• [Work to be completed]:
Skip the pictures. Transcribe the rest of the data below without changing a word.

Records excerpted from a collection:
▽

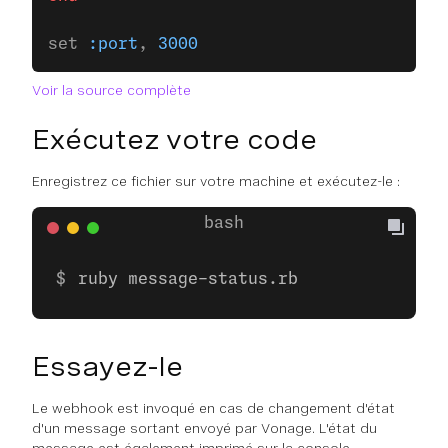
set 
:port
, 
3000
Voir la source complète
Exécutez votre code
Enregistrez ce fichier sur votre machine et exécutez-le :
ruby message-status.rb
Essayez-le
Le webhook est invoqué en cas de changement d'état
d'un message sortant envoyé par Vonage. L'état du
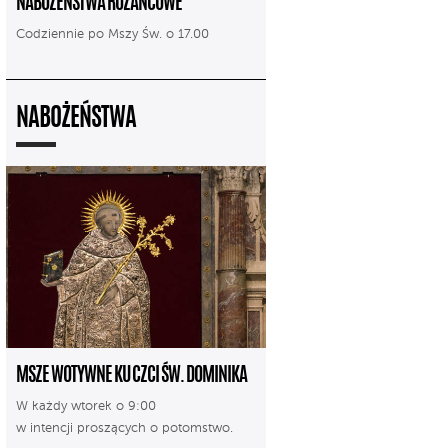
NABOŻEŃSTWA RÓŻAŃCOWE
Codziennie po Mszy Św. o 17.00
NABOŻEŃSTWA
MSZE WOTYWNE KU CZCI ŚW. DOMINIKA
W każdy wtorek o 9:00
w intencji proszących o potomstwo.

△

• [Answer]:
set 
:port
, 
3000
Voir la source complète
Exécutez votre code
Enregistrez ce fichier sur votre machine et exécutez-le :
ruby message-status.rb
Essayez-le
Le webhook est invoqué en cas de changement d'état
d'un message sortant envoyé par Vonage. L'état du
NABOŻEŃSTWA RÓŻAŃCOWE
Codziennie po Mszy Św. o 17.00
NABOŻEŃSTWA
MSZE WOTYWNE KU CZCI ŚW. DOMINIKA
W każdy wtorek o 9:00
w intencji proszących o potomstwo.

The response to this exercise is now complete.